The new dark matter map reveals hidden bridges between galaxies.
Astronomers from the University of Pennsylvania with colleagues from other countries noted that a map of dark matter was previously created: it was made using the latest machine learning technologies. Some of the structures visible on the map were already known to science, but some were discovered for the first time.
Dark matter in astronomy and cosmology, as well as in theoretical physics, is a form of matter that does not participate in electromagnetic interaction and therefore is inaccessible to direct observation. It is about a quarter of the mass-energy of the Universe and manifests itself only in gravitational interaction.

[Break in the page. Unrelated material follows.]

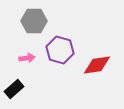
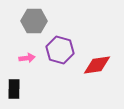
black rectangle: rotated 48 degrees counterclockwise
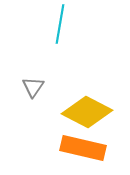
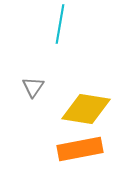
yellow diamond: moved 1 px left, 3 px up; rotated 18 degrees counterclockwise
orange rectangle: moved 3 px left, 1 px down; rotated 24 degrees counterclockwise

In their new work, the researchers used a set of models of galaxies Illustris-TNG, which contains data, including on dark matter, on the basis of which AI was trained. The result is a model that can predict the distribution of dark matter clumps in the universe. By applying the model to data from the Cosmicflow-3 galactic catalog, the researchers obtained a map of the distribution of dark matter.
The map from our models does not match the simulation data perfectly, but we can still reconstruct very detailed structures. We found that including the motion of galaxies – their radial velocities – in addition to their distribution, significantly improved the quality of the map and allowed us to see these details.
As a result, the authors found that such matter connects neighboring galaxies with invisible thread-like structures – a kind of dark matter bridges. Studying how the distribution of dark matter relates to other data will help us understand the nature of dark matter.